Understand how Cassandra writes and stores data.

Cassandra processes data at several stages on the write path, starting with the immediate logging of a write and ending in with a write of data to disk:
  • Logging data in the commit log
  • Writing data to the memtable
  • Flushing data from the memtable
  • Storing data on disk in SSTables

Logging writes and memtable storage

When a write occurs, Cassandra stores the data in a memory structure called memtable, and to provide configurable durability, it also appends writes to the commit log on disk. The commit log receives every write made to a Cassandra node, and these durable writes survive permanently even if power fails on a node. The memtable is a write-back cache of data partitions that Cassandra looks up by key. The memtable stores writes in sorted order until reaching a configurable limit, and then is flushed.

Flushing data from the memtable

To flush the data, Cassandra writes the data to disk, in the memtable-sorted order.. A partition index is also created on the disk that maps the tokens to a location on disk. When the memtable content exceeds the configurable threshold or the commitlog space exceeds the commitlog_total_space_in_mb, the memtable is put in a queue that is flushed to disk. The queue can be configured with the memtable_heap_space_in_mb or memtable_offheap_space_in_mb setting in the cassandra.yaml file.

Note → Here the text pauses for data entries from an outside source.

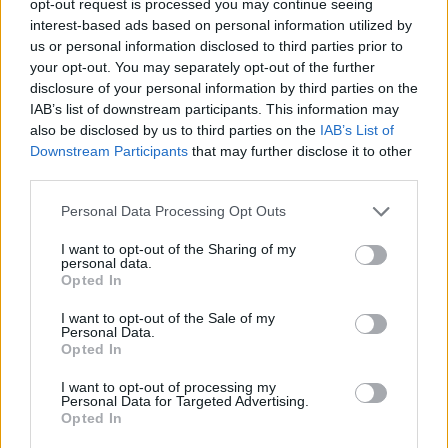
opt-out request is processed you may continue seeing
interest-based ads based on personal information utilized by
us or personal information disclosed to third parties prior to
your opt-out. You may separately opt-out of the further
disclosure of your personal information by third parties on the
IAB’s list of downstream participants. This information may
also be disclosed by us to third parties on the
IAB’s List of
Downstream Participants
that may further disclose it to other
third parties.
Personal Data Processing Opt Outs
I want to opt-out of the Sharing of my
personal data.
Opted In
I want to opt-out of the Sale of my
Personal Data.
Opted In
I want to opt-out of processing my
Personal Data for Targeted Advertising.
Opted In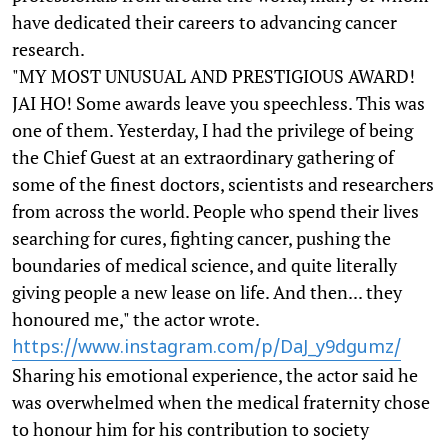
have dedicated their careers to advancing cancer
research.
"MY MOST UNUSUAL AND PRESTIGIOUS AWARD!
JAI HO! Some awards leave you speechless. This was
one of them. Yesterday, I had the privilege of being
the Chief Guest at an extraordinary gathering of
some of the finest doctors, scientists and researchers
from across the world. People who spend their lives
searching for cures, fighting cancer, pushing the
boundaries of medical science, and quite literally
giving people a new lease on life. And then... they
honoured me," the actor wrote.
https://www.instagram.com/p/DaJ_y9dgumz/
Sharing his emotional experience, the actor said he
was overwhelmed when the medical fraternity chose
to honour him for his contribution to society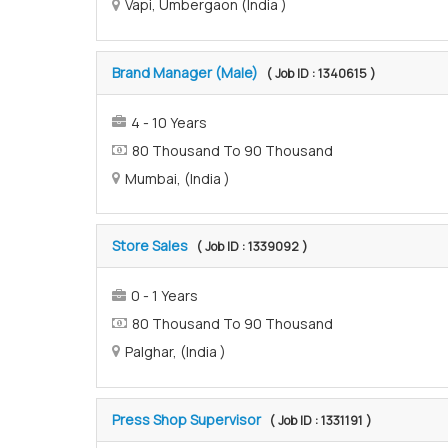
Vapi, Umbergaon (India )
Brand Manager (Male)
( Job ID : 1340615 )
4 - 10 Years
80 Thousand To 90 Thousand
Mumbai, (India )
Store Sales
( Job ID : 1339092 )
0 - 1 Years
80 Thousand To 90 Thousand
Palghar, (India )
Press Shop Supervisor
( Job ID : 1331191 )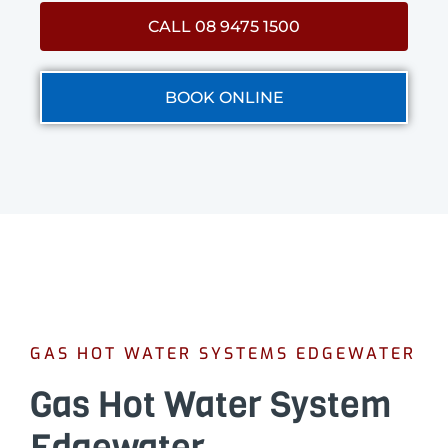
CALL 08 9475 1500
BOOK ONLINE
GAS HOT WATER SYSTEMS EDGEWATER
Gas Hot Water System
Edgewater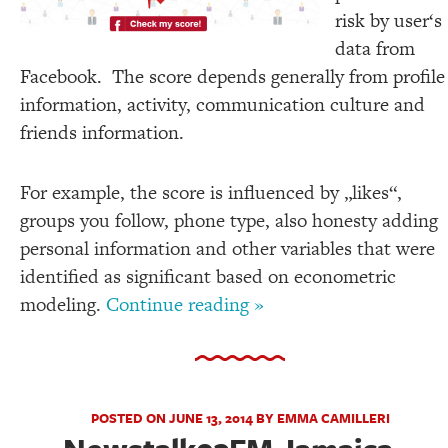
risk by user‘s
data from
Facebook. The score depends generally from profile
information, activity, communication culture and
friends information.
For example, the score is influenced by „likes“,
groups you follow, phone type, also honesty adding
personal information and other variables that were
identified as significant based on econometric
modeling.
Continue reading »
POSTED ON JUNE 13, 2014 BY EMMA CAMILLERI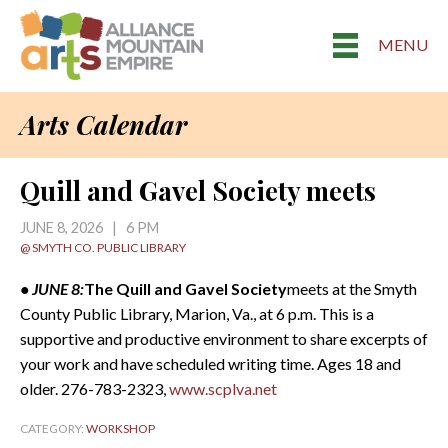
MENU
Arts Calendar
Quill and Gavel Society meets
JUNE 8, 2026 | 6 PM
@ SMYTH CO. PUBLIC LIBRARY
• JUNE 8:
The Quill and Gavel Society
meets at the Smyth
County Public Library, Marion, Va., at 6 p.m. This is a
supportive and productive environment to share excerpts of
your work and have scheduled writing time. Ages 18 and
older. 276-783-2323,
www.scplva.net
CATEGORY:
WORKSHOP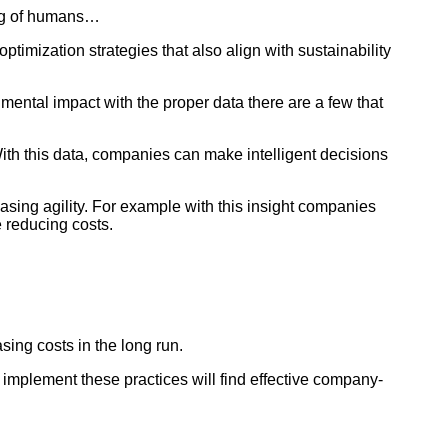
ing of humans…
timization strategies that also align with sustainability
mental impact with the proper data there are a few that
ith this data, companies can make intelligent decisions
asing agility. For example with this insight companies
e reducing costs.
easing costs in the long run.
implement these practices will find effective company-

If the data to be flushed exceeds the memtable_cleanup_threshold, Cassandra blocks writes until the next flush succeeds. You can manually flush a table using nodetool flushor nodetool drain (flushes memtables without listening for connections to other nodes). To reduce the commit log replay time, the recommended best practice is to flush the memtable before you restart the nodes. If a node stops working, replaying the commit log restores to the memtable the writes that were there before it stopped.

Data in the commit log is purged after its corresponding data in the memtable is flushed to an SSTable on disk.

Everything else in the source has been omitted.